Depending on your software version and hacks, you may be able to change the IP address from the Phone Settings menu.


----------



## Phe0nix (Nov 17, 2005)

I checked my tivo and i have no Phone & Network option . I used instantcake 6[1].2-01-2-101 back in April 2006. I can't be sure if its 6.2 or 6.2a. My software from the dtv sream is 6.2.01.2.101. I also bought LBA48 with enhancements 4.02.

I've been reading for the last 20 hours or so and can't find out how to firure out what my ip address is set up as. I think it's static. I ran ip sniffers ping sniffers etc to no avail. I don't mind pulling the hdd out but don't want to risk it as i can't find out if windows will see it or not or if i need to connect it and boot to some sort of cd and using command prompts edit the data or view it.

I did read however when connecting to the pc the drive needs to be on hdc.


----------



## magnus (Nov 12, 2004)

What about looking at your router? A lot of routers show the device with Mac address/IP address. You could use that Mac address to physically check the adapter connected to the box.

I'm just throwing this out there in case you did not think about it yet. Or maybe your router does not even have this capability.



Phe0nix said:


> I checked my tivo and i have no Phone & Network option . I used instantcake 6[1].2-01-2-101 back in April 2006. I can't be sure if its 6.2 or 6.2a. My software from the dtv sream is 6.2.01.2.101. I also bought LBA48 with enhancements 4.02.
> 
> I've been reading for the last 20 hours or so and can't find out how to firure out what my ip address is set up as. I think it's static.

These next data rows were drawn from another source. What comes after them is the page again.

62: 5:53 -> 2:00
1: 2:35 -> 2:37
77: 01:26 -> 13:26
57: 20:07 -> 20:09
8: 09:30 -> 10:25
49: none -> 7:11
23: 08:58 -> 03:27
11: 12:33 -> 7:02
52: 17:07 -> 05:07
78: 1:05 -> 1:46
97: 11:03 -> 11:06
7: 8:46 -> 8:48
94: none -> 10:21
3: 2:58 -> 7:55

I ran ip sniffers ping sniffers etc to no avail. I don't mind pulling the hdd out but don't want to risk it as i can't find out if windows will see it or not or if i need to connect it and boot to some sort of cd and using command prompts edit the data or view it.
> 
> I did read however when connecting to the pc the drive needs to be on hdc.


----------



## Phe0nix (Nov 17, 2005)

I managed to get connected. I was looking through my web server as i recalled posting images back 2 years ago when i did the InstantCake and zipper process. Fortunately i pulled an image that had a command prompt that displayed telnet 192.168.1.8 so i made a few changes to my router rebooted the TiVo and bam i was in.


Thanks for the help guys


----------



## bengalfreak (Oct 20, 2002)

If you used the zipper or Rbautch's enhancement script (or installed tivowebplus manually for that matter), your IP address is available from the 'info' screen in TWP.


----------



## magnus (Nov 12, 2004)

You'd have to know the IP to begin with for that or you would have had to put it in a DNS table with a name.



bengalfreak said:


> If you used the zipper or Rbautch's enhancement script (or installed tivowebplus manually for that matter), your IP address is available from the 'info' screen in TWP.


----------